"'The partridges, quails, grouse, wood-hens, and other birds are lying together in a frozen mass, and by their side are ducks and geese with outstretched necks so straight and stiff that you might take one of these harmless creatures by the bill and, using it as a bludgeon, knock down your enemy with its body. The fowls have been plucked, plunged into water, and left to freeze; thus they are completely encased in ice, and in that condition will keep for any length of time as long as the weather continues cold.'
"Frozen fish are piled in heaps like stove-wood, and frozen cabbages are rolled around like cannon-shot. A calf stands in front of a butcher's stall in the attitude of walking away, but an examination shows that he is hard as a stone, and may have been standing there for weeks. Milk is sold in bricks, with a stick or string frozen into one corner; the purchaser may carry it home by means of this improvised handle, or he may wrap it in paper or his handkerchief. In fact everything that can be frozen yields to the frost, and the Russians find it a most convenient form of preservation.

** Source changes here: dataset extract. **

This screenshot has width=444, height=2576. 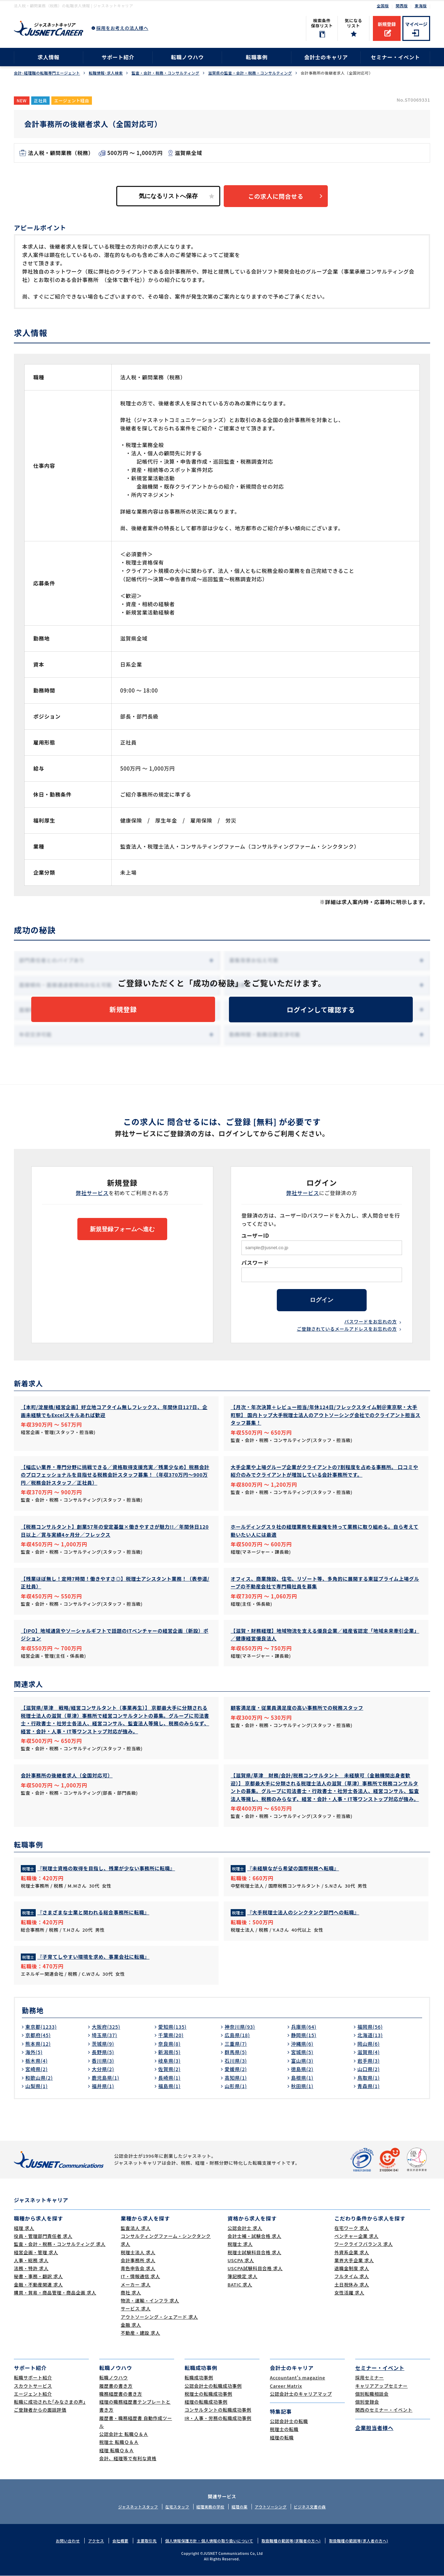 What do you see at coordinates (235, 2078) in the screenshot?
I see `高知県(1)` at bounding box center [235, 2078].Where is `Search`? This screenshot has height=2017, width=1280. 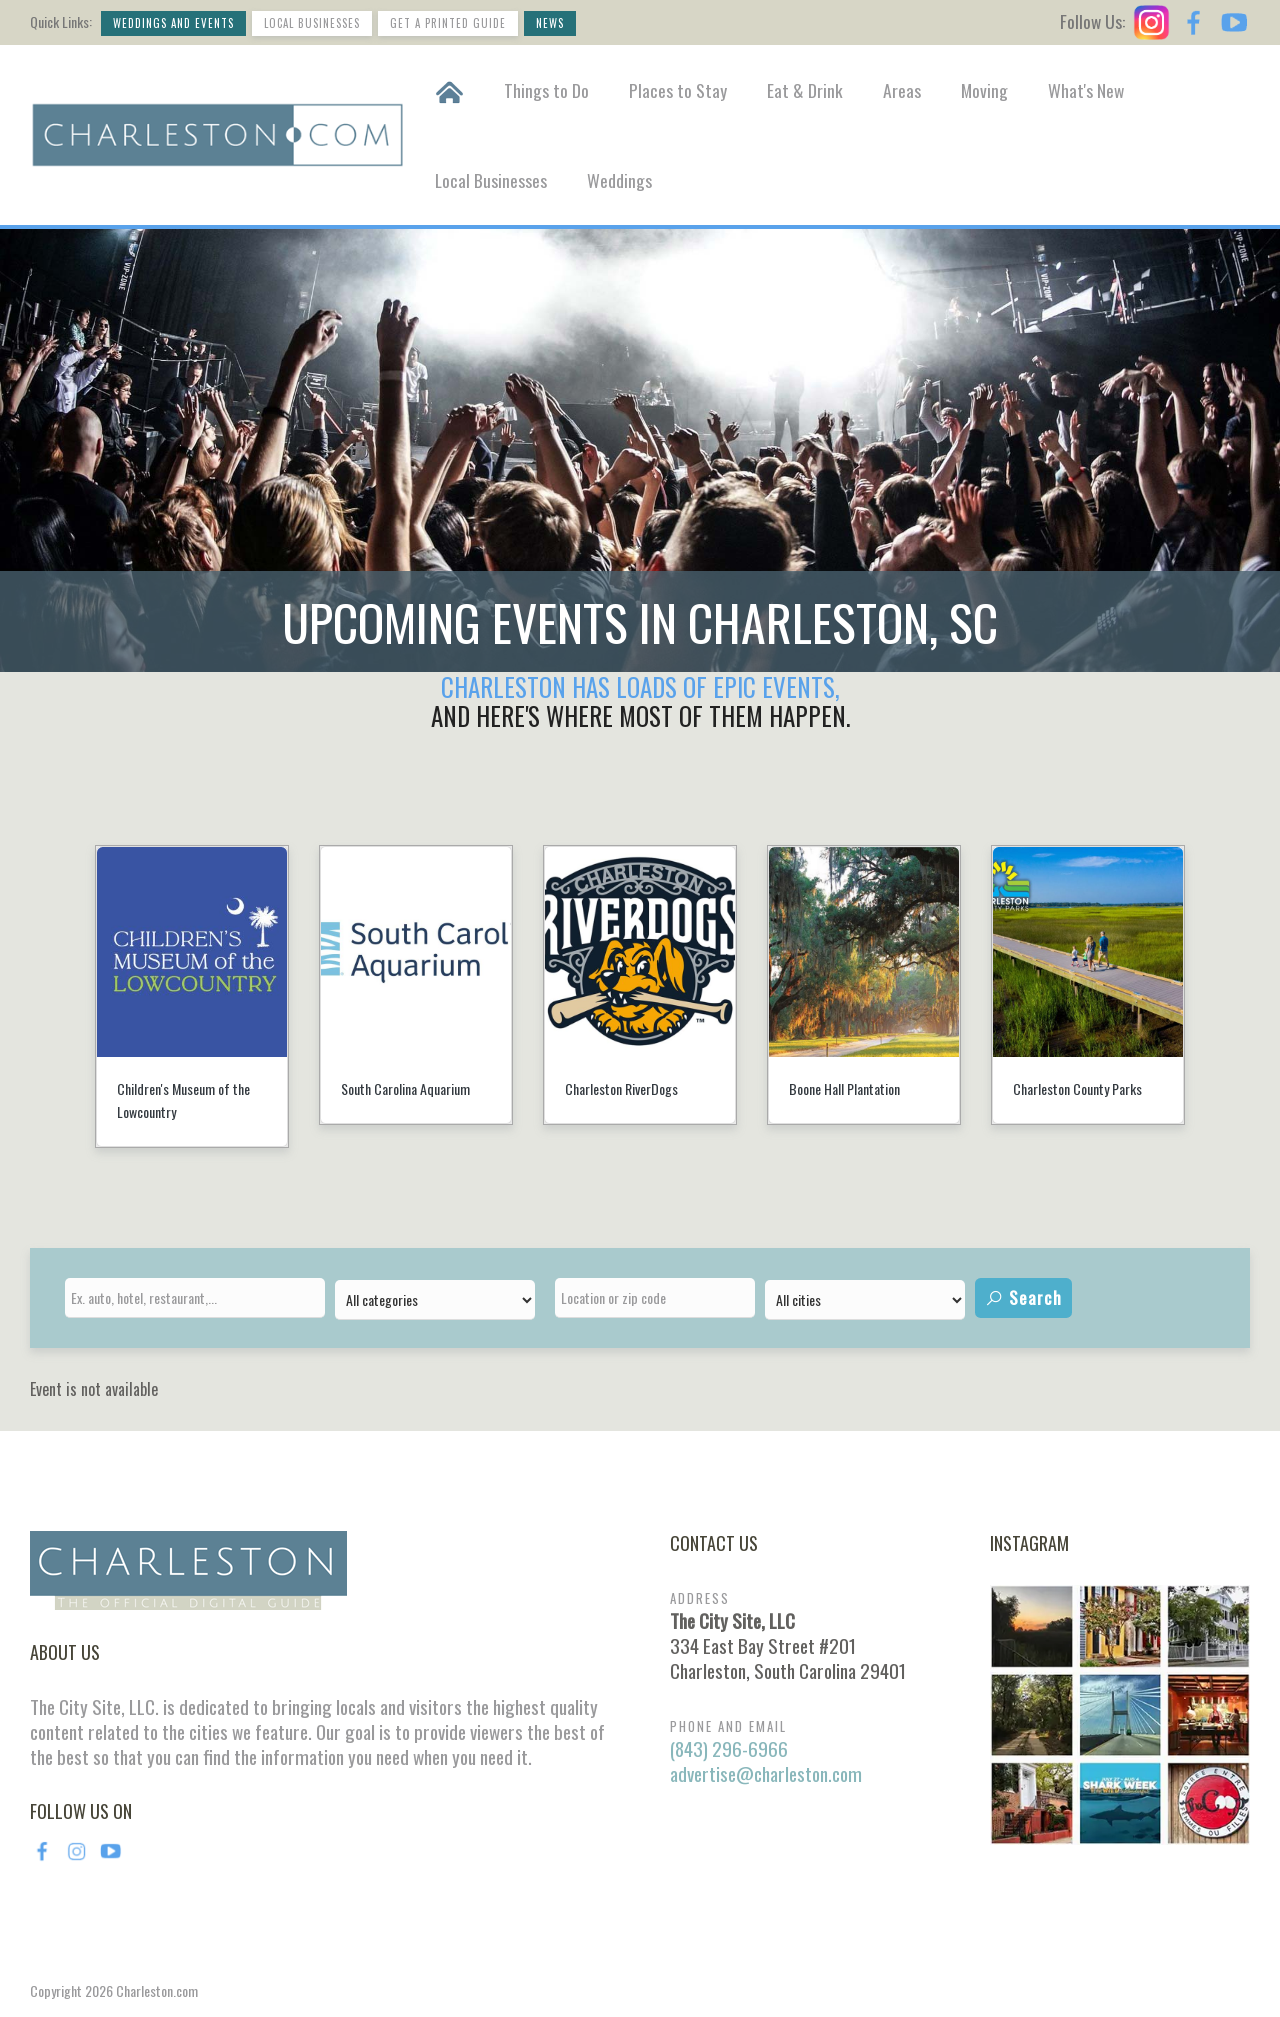 Search is located at coordinates (1023, 1297).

One of the odd sights of the frozen market is the itinerant vender of sucking-pigs, who carries these articles of trade hung around his neck or waist, as though they were ornaments rather than merchandise.
MARKET FOR OLD CLOTHES.
"There is a market for old clothes which reminded us of Chatham Street, in New York. The dealers had little stalls where the garments were exposed for sale, and there were a good many peddlers who walked about with the goods they desired to dispose of. The old-clothes market of St. Petersburg is said to be inferior to that of Moscow in the number and character of the Israelitish merchants in whose hands the business is concentrated. The one at Moscow is also called the Elbow-market, on account of the continued elbowing of those who go there. Though people were crowded closely together when we were in the market, we saw no indications of anything but good-nature. The Russians are polite to each other as well as to strangers, and it was amusing to see how the rough fellows, when meeting face to face, bowed as though they were great personages.
"And such flocks of pigeons as were flying all about! They tell us there are many more of them in winter than in summer, as the birds are then driven to the towns and cities to find their food. The Hay-market is their favorite resort, since grain as well as hay is sold there, and the pigeons manage to get off with all that is scattered on the ground.